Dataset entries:
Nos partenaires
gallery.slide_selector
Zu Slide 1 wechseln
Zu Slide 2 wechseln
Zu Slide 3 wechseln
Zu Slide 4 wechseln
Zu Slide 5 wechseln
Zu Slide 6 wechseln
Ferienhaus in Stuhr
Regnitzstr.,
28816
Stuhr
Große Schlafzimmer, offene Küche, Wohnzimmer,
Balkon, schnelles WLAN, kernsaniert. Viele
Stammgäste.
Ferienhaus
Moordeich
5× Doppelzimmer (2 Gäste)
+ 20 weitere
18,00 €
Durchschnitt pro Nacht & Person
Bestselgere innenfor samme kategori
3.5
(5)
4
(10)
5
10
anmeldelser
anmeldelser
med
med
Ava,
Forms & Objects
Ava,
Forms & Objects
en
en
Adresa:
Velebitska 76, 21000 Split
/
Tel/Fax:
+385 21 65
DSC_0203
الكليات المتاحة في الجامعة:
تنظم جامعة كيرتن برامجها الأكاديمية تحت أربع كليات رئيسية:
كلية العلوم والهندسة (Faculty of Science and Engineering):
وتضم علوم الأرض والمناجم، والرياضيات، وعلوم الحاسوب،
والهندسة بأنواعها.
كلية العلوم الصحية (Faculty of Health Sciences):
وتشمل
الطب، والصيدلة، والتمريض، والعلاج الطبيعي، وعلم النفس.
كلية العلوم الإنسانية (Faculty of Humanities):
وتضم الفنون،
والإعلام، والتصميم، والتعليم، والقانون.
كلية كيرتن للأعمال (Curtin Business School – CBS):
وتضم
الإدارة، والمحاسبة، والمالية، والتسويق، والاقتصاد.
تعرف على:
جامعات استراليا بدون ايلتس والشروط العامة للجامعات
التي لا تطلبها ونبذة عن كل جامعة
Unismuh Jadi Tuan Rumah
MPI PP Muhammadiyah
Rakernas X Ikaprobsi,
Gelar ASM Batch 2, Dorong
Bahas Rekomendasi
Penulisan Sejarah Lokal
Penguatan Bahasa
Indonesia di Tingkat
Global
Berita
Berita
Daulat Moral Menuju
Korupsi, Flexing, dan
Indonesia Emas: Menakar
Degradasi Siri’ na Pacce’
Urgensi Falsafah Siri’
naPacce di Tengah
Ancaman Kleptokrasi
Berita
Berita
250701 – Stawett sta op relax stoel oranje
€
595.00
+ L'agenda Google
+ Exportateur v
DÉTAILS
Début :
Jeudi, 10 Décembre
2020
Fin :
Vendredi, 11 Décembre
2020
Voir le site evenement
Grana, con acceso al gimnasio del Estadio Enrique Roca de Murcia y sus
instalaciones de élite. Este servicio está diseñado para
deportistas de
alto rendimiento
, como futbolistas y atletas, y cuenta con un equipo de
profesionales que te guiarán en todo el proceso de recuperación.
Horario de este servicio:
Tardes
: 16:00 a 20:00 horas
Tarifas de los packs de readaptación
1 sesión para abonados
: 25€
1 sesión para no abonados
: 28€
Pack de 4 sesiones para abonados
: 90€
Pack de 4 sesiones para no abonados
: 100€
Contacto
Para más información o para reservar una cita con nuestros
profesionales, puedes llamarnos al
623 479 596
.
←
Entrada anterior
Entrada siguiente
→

==

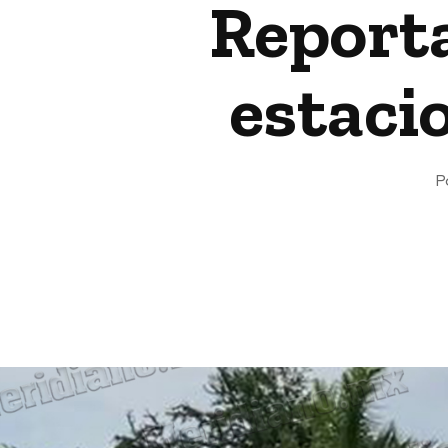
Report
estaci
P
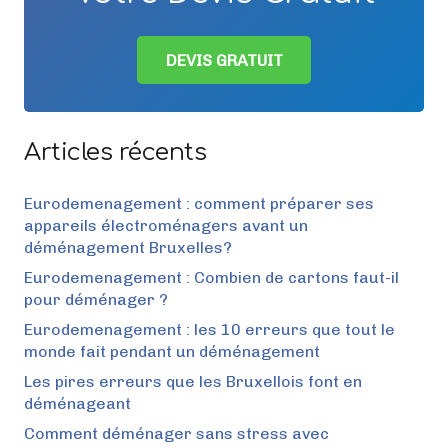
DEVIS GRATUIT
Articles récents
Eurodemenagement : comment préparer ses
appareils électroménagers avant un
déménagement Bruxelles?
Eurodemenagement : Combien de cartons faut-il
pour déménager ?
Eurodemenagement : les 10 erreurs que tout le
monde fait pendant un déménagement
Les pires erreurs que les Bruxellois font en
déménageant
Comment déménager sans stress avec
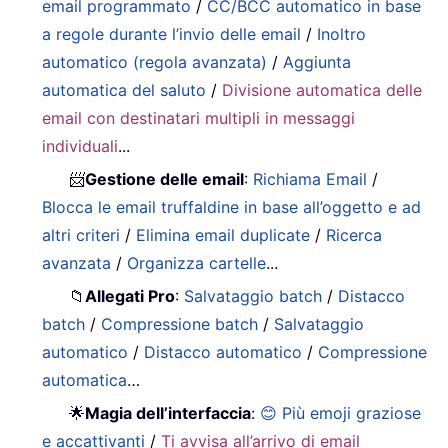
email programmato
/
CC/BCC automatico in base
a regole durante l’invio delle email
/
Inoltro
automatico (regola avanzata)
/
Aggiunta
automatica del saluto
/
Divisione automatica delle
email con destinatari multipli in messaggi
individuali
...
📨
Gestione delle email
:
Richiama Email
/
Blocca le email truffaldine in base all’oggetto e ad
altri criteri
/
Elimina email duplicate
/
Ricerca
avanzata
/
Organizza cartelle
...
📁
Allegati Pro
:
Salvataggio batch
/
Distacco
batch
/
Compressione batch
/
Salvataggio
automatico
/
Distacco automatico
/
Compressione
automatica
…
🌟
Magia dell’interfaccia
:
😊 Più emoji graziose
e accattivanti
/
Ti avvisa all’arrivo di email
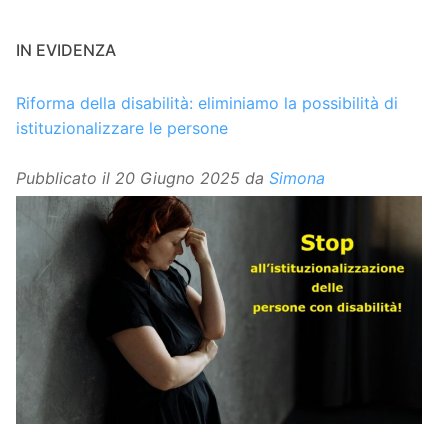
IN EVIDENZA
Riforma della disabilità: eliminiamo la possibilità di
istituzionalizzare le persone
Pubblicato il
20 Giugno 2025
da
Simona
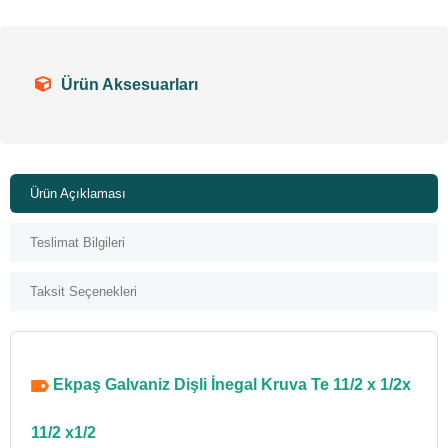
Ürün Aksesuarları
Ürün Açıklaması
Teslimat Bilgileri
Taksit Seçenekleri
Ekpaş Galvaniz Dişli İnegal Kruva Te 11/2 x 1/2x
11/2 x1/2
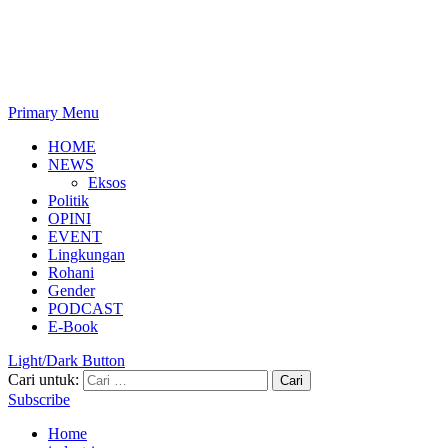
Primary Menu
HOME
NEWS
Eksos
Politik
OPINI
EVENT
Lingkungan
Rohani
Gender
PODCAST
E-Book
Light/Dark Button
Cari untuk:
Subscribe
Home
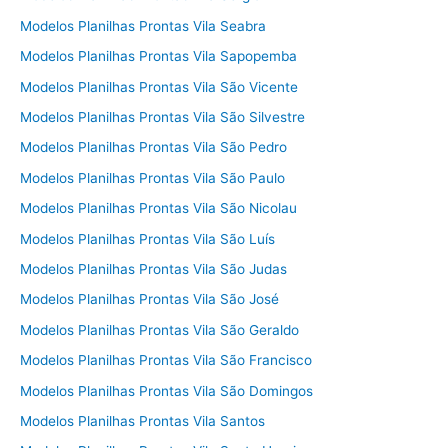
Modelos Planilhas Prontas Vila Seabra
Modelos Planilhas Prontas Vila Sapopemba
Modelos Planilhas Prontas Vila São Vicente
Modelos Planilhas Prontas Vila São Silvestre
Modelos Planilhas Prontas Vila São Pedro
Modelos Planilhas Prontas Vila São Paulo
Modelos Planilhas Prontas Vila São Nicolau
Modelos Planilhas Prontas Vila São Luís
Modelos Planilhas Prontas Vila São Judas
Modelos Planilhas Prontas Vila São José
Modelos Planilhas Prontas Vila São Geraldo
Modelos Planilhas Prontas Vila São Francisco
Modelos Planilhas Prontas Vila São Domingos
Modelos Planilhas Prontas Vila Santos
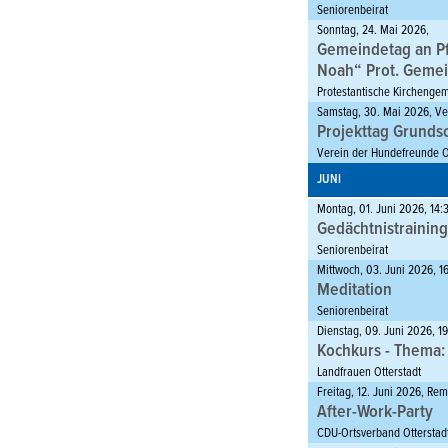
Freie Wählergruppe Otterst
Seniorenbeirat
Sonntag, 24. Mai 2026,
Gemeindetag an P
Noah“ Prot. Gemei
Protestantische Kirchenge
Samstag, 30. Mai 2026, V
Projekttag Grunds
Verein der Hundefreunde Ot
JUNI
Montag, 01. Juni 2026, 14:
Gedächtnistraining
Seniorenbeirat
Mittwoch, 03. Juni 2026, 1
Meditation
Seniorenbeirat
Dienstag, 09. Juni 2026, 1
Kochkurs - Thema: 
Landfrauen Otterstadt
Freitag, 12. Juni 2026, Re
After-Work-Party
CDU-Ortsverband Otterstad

---

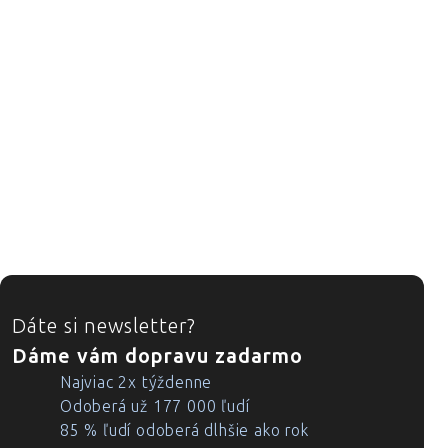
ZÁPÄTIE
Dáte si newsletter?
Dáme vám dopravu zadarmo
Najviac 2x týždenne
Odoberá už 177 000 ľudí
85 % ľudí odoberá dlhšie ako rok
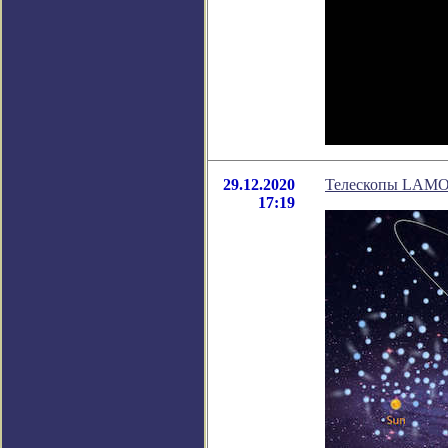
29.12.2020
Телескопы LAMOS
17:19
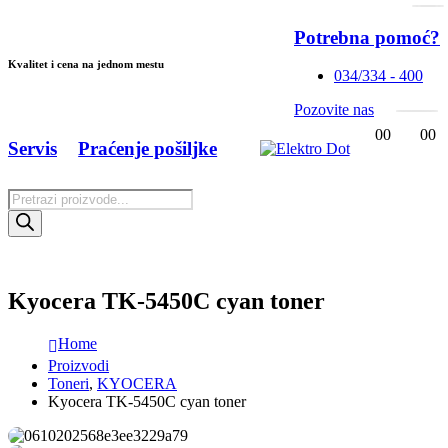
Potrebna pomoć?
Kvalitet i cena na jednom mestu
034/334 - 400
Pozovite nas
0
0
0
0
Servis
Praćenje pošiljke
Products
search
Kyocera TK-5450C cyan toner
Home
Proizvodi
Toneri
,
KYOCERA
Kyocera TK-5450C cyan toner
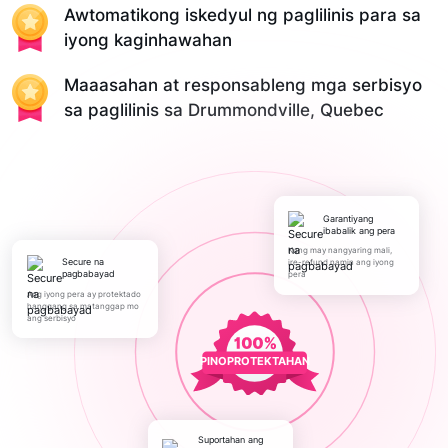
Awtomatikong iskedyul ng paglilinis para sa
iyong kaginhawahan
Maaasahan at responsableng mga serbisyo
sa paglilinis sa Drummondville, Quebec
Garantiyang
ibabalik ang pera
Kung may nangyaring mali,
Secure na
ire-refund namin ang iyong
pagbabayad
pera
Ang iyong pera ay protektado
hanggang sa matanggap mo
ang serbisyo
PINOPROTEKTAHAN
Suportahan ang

Try it: Above are the entries; copy every line among them that contains the word "Décembre".

Reply to the exercise:
Jeudi, 10 Décembre
Vendredi, 11 Décembre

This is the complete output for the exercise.